**PROBLEM TO SOLVE**
Each line below should be repeated exactly as written, with no pictures carried over.

**Stored data entries**
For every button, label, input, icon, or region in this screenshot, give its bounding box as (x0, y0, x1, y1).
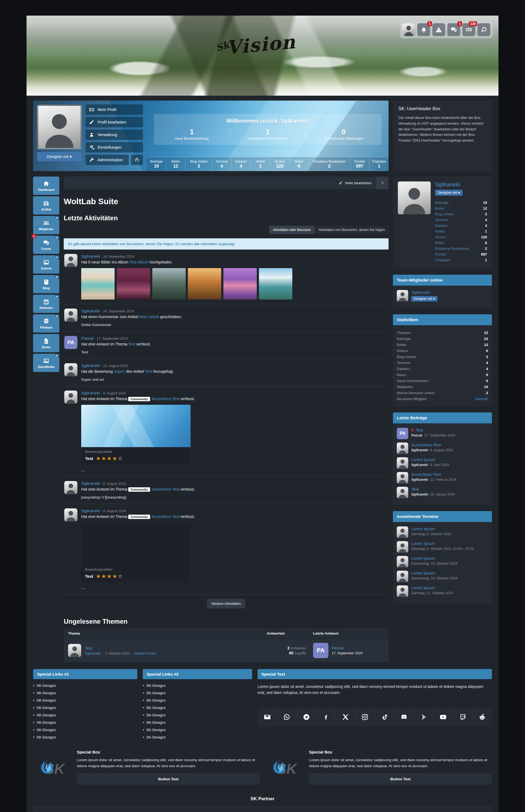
post-title-link[interactable]: Ausschluss-Test (411, 472, 456, 477)
moderation-icon[interactable] (432, 23, 445, 36)
sidebar-item-filebase[interactable]: Filebase▶ (33, 314, 59, 333)
jcoins-icon[interactable]: 120 (462, 23, 475, 36)
menu-mein-profil[interactable]: Mein Profil (86, 104, 143, 115)
special-link[interactable]: SK-Designz (33, 706, 137, 710)
menu-verwaltung[interactable]: Verwaltung (86, 129, 143, 140)
special-link[interactable]: SK-Designz (143, 706, 252, 710)
sk-logo[interactable]: SK (265, 750, 303, 788)
thread-title-link[interactable]: Test (85, 646, 155, 650)
thread-forum-link[interactable]: Default Forum (134, 652, 155, 655)
logout-button[interactable] (131, 155, 143, 165)
partner-logo[interactable]: SK DESIGNZWOLTLAB THEMES WITH LOVE (112, 809, 185, 812)
special-box-button[interactable]: Button Text (309, 773, 492, 785)
summary-neue-benachrichtung[interactable]: 1neue Benachrichtung (154, 128, 230, 140)
gallery-image-forest[interactable] (188, 268, 221, 300)
edit-menu-button[interactable] (376, 177, 389, 189)
search-icon[interactable] (477, 23, 490, 36)
activity-user-link[interactable]: SgtKaneki (81, 309, 100, 313)
list-item[interactable]: TestSgtKaneki29. Januar 2024 (397, 487, 488, 498)
partner-logo[interactable]: SK DESIGNZWOLTLAB THEMES WITH LOVE (340, 809, 413, 812)
menu-einstellungen[interactable]: Einstellungen (86, 142, 143, 153)
discord-icon[interactable] (394, 708, 414, 726)
list-item[interactable]: PATestPascal17. September 2024 (397, 428, 488, 439)
whatsapp-icon[interactable] (277, 708, 297, 726)
list-item[interactable]: Lorem IpsumDienstag, 8. Oktober 2024, 10… (397, 541, 488, 553)
teamspeak-icon[interactable] (414, 708, 433, 726)
special-link[interactable]: SK-Designz (143, 713, 252, 717)
special-link[interactable]: SK-Designz (143, 720, 252, 724)
youtube-icon[interactable] (433, 708, 453, 726)
gallery-image-temple[interactable] (259, 268, 292, 300)
inline-link[interactable]: Test (145, 369, 152, 373)
inline-link[interactable]: Test (128, 342, 135, 346)
gallery-image-mountain-lake[interactable] (152, 268, 186, 300)
user-avatar-large[interactable] (37, 104, 83, 149)
tab-aktivit-ten-von-benutzern-denen-sie-folgen[interactable]: Aktivitäten von Benutzern, denen Sie fol… (314, 226, 389, 234)
special-box-button[interactable]: Button Text (77, 773, 260, 785)
telegram-icon[interactable] (296, 708, 316, 726)
gallery-image-lavender[interactable] (223, 268, 257, 300)
list-item[interactable]: Lorem IpsumDonnerstag, 10. Oktober 2024 (397, 556, 488, 567)
special-link[interactable]: SK-Designz (143, 735, 252, 739)
special-link[interactable]: SK-Designz (143, 728, 252, 732)
x-icon[interactable] (335, 708, 355, 726)
profile-avatar[interactable] (398, 182, 431, 264)
edit-page-label[interactable]: Seite bearbeiten (345, 181, 372, 185)
list-item[interactable]: Ausschluss-TestSgtKaneki8. August 2024 (397, 443, 488, 454)
gallery-image-corridor[interactable] (117, 268, 150, 300)
activity-user-link[interactable]: SgtKaneki (81, 254, 100, 259)
partner-logo[interactable]: SK DESIGNZWOLTLAB THEMES WITH LOVE (416, 809, 489, 812)
post-title-link[interactable]: Lorem Ipsum (411, 457, 449, 462)
special-link[interactable]: SK-Designz (33, 713, 137, 717)
facebook-icon[interactable] (316, 708, 336, 726)
conversations-icon[interactable]: 1 (447, 23, 460, 36)
post-title-link[interactable]: Ausschluss-Test (411, 443, 453, 447)
event-title-link[interactable]: Lorem Ipsum (411, 571, 457, 575)
activity-user-link[interactable]: SgtKaneki (81, 508, 100, 513)
thread-author-link[interactable]: SgtKaneki (85, 652, 101, 655)
summary-ausstehende-meldungen[interactable]: 0ausstehende Meldungen (305, 128, 381, 140)
event-title-link[interactable]: Lorem Ipsum (411, 541, 474, 546)
special-link[interactable]: SK-Designz (33, 720, 137, 724)
reddit-icon[interactable] (472, 708, 492, 726)
sidebar-item-artikel[interactable]: Artikel (33, 196, 59, 215)
event-title-link[interactable]: Lorem Ipsum (411, 585, 453, 590)
table-row[interactable]: Test SgtKaneki7. Oktober 2023Default For… (64, 639, 389, 662)
rating-stars[interactable]: ★★★★☆ (96, 456, 123, 461)
activity-user-link[interactable]: Pascal (81, 336, 93, 340)
list-item[interactable]: Lorem IpsumDienstag, 8. Oktober 2024 (397, 526, 488, 538)
inline-link[interactable]: Super! (114, 369, 125, 373)
special-link[interactable]: SK-Designz (33, 735, 137, 739)
inline-link[interactable]: Ausschluss-Test (152, 397, 179, 401)
list-item[interactable]: Ausschluss-TestSgtKaneki13. Februar 2024 (397, 472, 488, 484)
sidebar-item-blog[interactable]: Blog▶ (33, 275, 59, 293)
user-avatar[interactable] (402, 23, 415, 36)
sidebar-item-forum[interactable]: Forum▶1 (33, 235, 59, 254)
activity-user-link[interactable]: SgtKaneki (81, 390, 100, 395)
inline-link[interactable]: Ausschluss-Test (152, 515, 179, 519)
special-link[interactable]: SK-Designz (33, 728, 137, 732)
list-item[interactable]: Lorem IpsumSamstag, 12. Oktober 2024 (397, 585, 488, 597)
newest-member-link[interactable]: Hannah (475, 397, 488, 401)
special-link[interactable]: SK-Designz (143, 691, 252, 695)
activity-user-link[interactable]: SgtKaneki (81, 481, 100, 486)
team-member-link[interactable]: SgtKaneki (411, 290, 437, 295)
event-title-link[interactable]: Lorem Ipsum (411, 526, 451, 531)
list-item[interactable]: Lorem IpsumDonnerstag, 10. Oktober 2024 (397, 571, 488, 582)
inline-link[interactable]: Ausschluss-Test (152, 487, 179, 491)
more-activities-button[interactable]: Weitere Aktivitäten (207, 599, 245, 608)
twitch-icon[interactable] (453, 708, 472, 726)
sidebar-item-kalender[interactable]: Kalender▶ (33, 295, 59, 313)
menu-administration[interactable]: Administration (86, 155, 129, 165)
sidebar-item-dashboard[interactable]: Dashboard (33, 177, 59, 195)
sidebar-item-easymedia[interactable]: EasyMedia▶ (33, 354, 59, 372)
tiktok-icon[interactable] (375, 708, 394, 726)
rating-article-card[interactable]: BewertungsartikelTest★★★★☆ (81, 523, 191, 583)
partner-logo[interactable]: SK DESIGNZWOLTLAB THEMES WITH LOVE (36, 809, 109, 812)
partner-logo[interactable]: SK DESIGNZWOLTLAB THEMES WITH LOVE (264, 809, 337, 812)
profile-name-link[interactable]: SgtKaneki (435, 182, 460, 187)
last-reply-user-link[interactable]: Pascal (332, 646, 344, 650)
sidebar-item-mitglieder[interactable]: Mitglieder▶ (33, 216, 59, 234)
special-link[interactable]: SK-Designz (33, 698, 137, 702)
mail-icon[interactable] (258, 708, 277, 726)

**RESPONSE AREA**
For every button, label, input, icon, or region in this screenshot, give its bounding box as (x0, y0, x1, y1).
post-title-link[interactable]: Ausschluss-Test (411, 472, 456, 477)
moderation-icon[interactable] (432, 23, 445, 36)
sidebar-item-filebase[interactable]: Filebase▶ (33, 314, 59, 333)
jcoins-icon[interactable]: 120 (462, 23, 475, 36)
menu-mein-profil[interactable]: Mein Profil (86, 104, 143, 115)
special-link[interactable]: SK-Designz (33, 706, 137, 710)
menu-verwaltung[interactable]: Verwaltung (86, 129, 143, 140)
special-link[interactable]: SK-Designz (143, 706, 252, 710)
sk-logo[interactable]: SK (265, 750, 303, 788)
thread-title-link[interactable]: Test (85, 646, 155, 650)
thread-forum-link[interactable]: Default Forum (134, 652, 155, 655)
logout-button[interactable] (131, 155, 143, 165)
partner-logo[interactable]: SK DESIGNZWOLTLAB THEMES WITH LOVE (112, 809, 185, 812)
special-box-button[interactable]: Button Text (309, 773, 492, 785)
summary-neue-benachrichtung[interactable]: 1neue Benachrichtung (154, 128, 230, 140)
gallery-image-forest[interactable] (188, 268, 221, 300)
edit-menu-button[interactable] (376, 177, 389, 189)
search-icon[interactable] (477, 23, 490, 36)
activity-user-link[interactable]: SgtKaneki (81, 309, 100, 313)
list-item[interactable]: TestSgtKaneki29. Januar 2024 (397, 487, 488, 498)
partner-logo[interactable]: SK DESIGNZWOLTLAB THEMES WITH LOVE (340, 809, 413, 812)
menu-einstellungen[interactable]: Einstellungen (86, 142, 143, 153)
discord-icon[interactable] (394, 708, 414, 726)
list-item[interactable]: PATestPascal17. September 2024 (397, 428, 488, 439)
whatsapp-icon[interactable] (277, 708, 297, 726)
list-item[interactable]: Lorem IpsumDienstag, 8. Oktober 2024, 10… (397, 541, 488, 553)
teamspeak-icon[interactable] (414, 708, 433, 726)
special-link[interactable]: SK-Designz (143, 713, 252, 717)
special-link[interactable]: SK-Designz (143, 720, 252, 724)
youtube-icon[interactable] (433, 708, 453, 726)
gallery-image-temple[interactable] (259, 268, 292, 300)
inline-link[interactable]: Test (145, 369, 152, 373)
inline-link[interactable]: Test (128, 342, 135, 346)
gallery-image-mountain-lake[interactable] (152, 268, 186, 300)
user-avatar-large[interactable] (37, 104, 83, 149)
tab-aktivit-ten-von-benutzern-denen-sie-folgen[interactable]: Aktivitäten von Benutzern, denen Sie fol… (314, 226, 389, 234)
special-box-button[interactable]: Button Text (77, 773, 260, 785)
telegram-icon[interactable] (296, 708, 316, 726)
gallery-image-lavender[interactable] (223, 268, 257, 300)
list-item[interactable]: Lorem IpsumDonnerstag, 10. Oktober 2024 (397, 556, 488, 567)
special-link[interactable]: SK-Designz (143, 735, 252, 739)
special-link[interactable]: SK-Designz (143, 728, 252, 732)
x-icon[interactable] (335, 708, 355, 726)
profile-avatar[interactable] (398, 182, 431, 264)
edit-page-label[interactable]: Seite bearbeiten (345, 181, 372, 185)
list-item[interactable]: Ausschluss-TestSgtKaneki8. August 2024 (397, 443, 488, 454)
gallery-image-corridor[interactable] (117, 268, 150, 300)
activity-user-link[interactable]: SgtKaneki (81, 254, 100, 259)
partner-logo[interactable]: SK DESIGNZWOLTLAB THEMES WITH LOVE (416, 809, 489, 812)
post-title-link[interactable]: Lorem Ipsum (411, 457, 449, 462)
special-link[interactable]: SK-Designz (33, 713, 137, 717)
facebook-icon[interactable] (316, 708, 336, 726)
conversations-icon[interactable]: 1 (447, 23, 460, 36)
post-title-link[interactable]: Ausschluss-Test (411, 443, 453, 447)
event-title-link[interactable]: Lorem Ipsum (411, 571, 457, 575)
activity-user-link[interactable]: SgtKaneki (81, 508, 100, 513)
thread-author-link[interactable]: SgtKaneki (85, 652, 101, 655)
summary-ausstehende-meldungen[interactable]: 0ausstehende Meldungen (305, 128, 381, 140)
event-title-link[interactable]: Lorem Ipsum (411, 541, 474, 546)
special-link[interactable]: SK-Designz (33, 720, 137, 724)
reddit-icon[interactable] (472, 708, 492, 726)
sidebar-item-artikel[interactable]: Artikel (33, 196, 59, 215)
event-title-link[interactable]: Lorem Ipsum (411, 585, 453, 590)
table-row[interactable]: Test SgtKaneki7. Oktober 2023Default For… (64, 639, 389, 662)
rating-stars[interactable]: ★★★★☆ (96, 456, 123, 461)
activity-user-link[interactable]: Pascal (81, 336, 93, 340)
list-item[interactable]: Lorem IpsumDienstag, 8. Oktober 2024 (397, 526, 488, 538)
inline-link[interactable]: Super! (114, 369, 125, 373)
special-link[interactable]: SK-Designz (33, 735, 137, 739)
inline-link[interactable]: Ausschluss-Test (152, 397, 179, 401)
list-item[interactable]: Ausschluss-TestSgtKaneki13. Februar 2024 (397, 472, 488, 484)
sidebar-item-blog[interactable]: Blog▶ (33, 275, 59, 293)
user-avatar[interactable] (402, 23, 415, 36)
sidebar-item-forum[interactable]: Forum▶1 (33, 235, 59, 254)
activity-user-link[interactable]: SgtKaneki (81, 390, 100, 395)
inline-link[interactable]: Ausschluss-Test (152, 515, 179, 519)
special-link[interactable]: SK-Designz (33, 728, 137, 732)
list-item[interactable]: Lorem IpsumSamstag, 12. Oktober 2024 (397, 585, 488, 597)
newest-member-link[interactable]: Hannah (475, 397, 488, 401)
special-link[interactable]: SK-Designz (143, 691, 252, 695)
activity-user-link[interactable]: SgtKaneki (81, 481, 100, 486)
team-member-link[interactable]: SgtKaneki (411, 290, 437, 295)
event-title-link[interactable]: Lorem Ipsum (411, 526, 451, 531)
list-item[interactable]: Lorem IpsumDonnerstag, 10. Oktober 2024 (397, 571, 488, 582)
inline-link[interactable]: Ausschluss-Test (152, 487, 179, 491)
more-activities-button[interactable]: Weitere Aktivitäten (207, 599, 245, 608)
twitch-icon[interactable] (453, 708, 472, 726)
sidebar-item-kalender[interactable]: Kalender▶ (33, 295, 59, 313)
menu-administration[interactable]: Administration (86, 155, 129, 165)
sidebar-item-dashboard[interactable]: Dashboard (33, 177, 59, 195)
sidebar-item-easymedia[interactable]: EasyMedia▶ (33, 354, 59, 372)
tiktok-icon[interactable] (375, 708, 394, 726)
rating-article-card[interactable]: BewertungsartikelTest★★★★☆ (81, 523, 191, 583)
partner-logo[interactable]: SK DESIGNZWOLTLAB THEMES WITH LOVE (36, 809, 109, 812)
partner-logo[interactable]: SK DESIGNZWOLTLAB THEMES WITH LOVE (264, 809, 337, 812)
profile-name-link[interactable]: SgtKaneki (435, 182, 460, 187)
last-reply-user-link[interactable]: Pascal (332, 646, 344, 650)
sidebar-item-mitglieder[interactable]: Mitglieder▶ (33, 216, 59, 234)
special-link[interactable]: SK-Designz (33, 698, 137, 702)
mail-icon[interactable] (258, 708, 277, 726)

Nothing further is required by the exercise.